When Cliffs Natural Resources late last year suspended activities associated with its proposed Black Thor chromite mine, Noront suddenly found itself the mining company “leading the charge” in the Ring of Fire, as MP Greg Rickford put it shortly before his appointment in March as Canada’s new minister of natural resources.

Alan Coutts, Noront president and CEO, this spring expressed hope construction of his company’s Eagle’s Nest mine for nickel, copper, platinum and palladium could start during next winter road season, and be operating by the end of 2017.

Noront reached an important milestone in that direction, he said, with the completion in December of a draft environmental report. The report is necessary to meet requirements for a provincial environmental assessment (EA) of the Eagle’s Nest project and for a related federal environmental impact statement (EIS). A draft version has been circulated for review and comment by the public and government agencies.

Available on Noront’s website, the massive report is organized in four volumes. The main EA/EIS report section, Vol. 2, runs over 865 pages. Even the table of contents is nine pages long. Other volumes of the report include a Cumulative Effects Assessment and an Environmental and Social Management Plan. Main points are presented in an executive summary, Vol. 1.

Noront notes in the report there are two key technological innovations proposed for Eagle’s Nest: the mine’s processing mill will be placed underground, as will all of its tailings and waste rock; and a specialized design will be used in building an all-weather road across muskeg to the mine. “These are unique approaches to mine development.”

Underground

From early in the design process for the Eagle’s Nest mine, Noront recognized working in a peat bog with little dry ground would require innovative methods, says Mark Baker, an engineer and Noront’s vice-president of projects.

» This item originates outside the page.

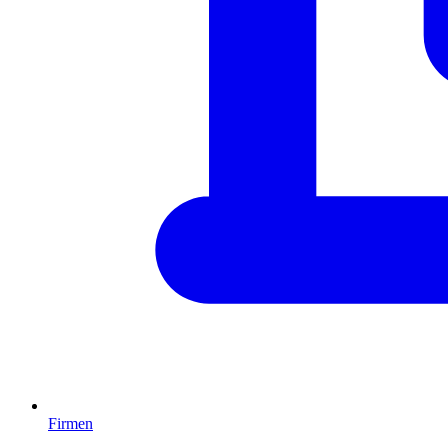
Firmen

For starters, Noront plans to set up the mine’s processing facility underground.
This has been done at mines in other parts the world, for various reasons.
“Mineral processing plants have been placed underground elsewhere … when conditions like avalanche risk have warranted it,” Baker says in written response to questions from Onotassiniik. “Mineral processes like grinding the rock into fine particles have also been moving underground to reduce the cost and time for hauling rock to a surface mill.” In the case of Eagle’s Nest, he says, “Noront decided to minimize surface infrastructure because limiting surface disturbance is important to local communities and non-governmental organizations.”

Even more unique is Noront’s plan to keep underground all tailings (waste material) from the process that upgrades the mineral concentrate. This hasn’t been done before, Baker points out.
It makes sense at Eagle’s Nest in part because at the surface there isn’t the rock needed for building roads, an airstrip or pads for infrastructure above ground, such as accommodation and office buildings. As a result, aggregate for these construction purposes will come from rock mined during the underground development. “Noront’s decision to mine the Canadian Shield rock in underground caverns created space underground to hold all waste products (tailings),” Baker says, and makes unnecessary any surface tailings ponds.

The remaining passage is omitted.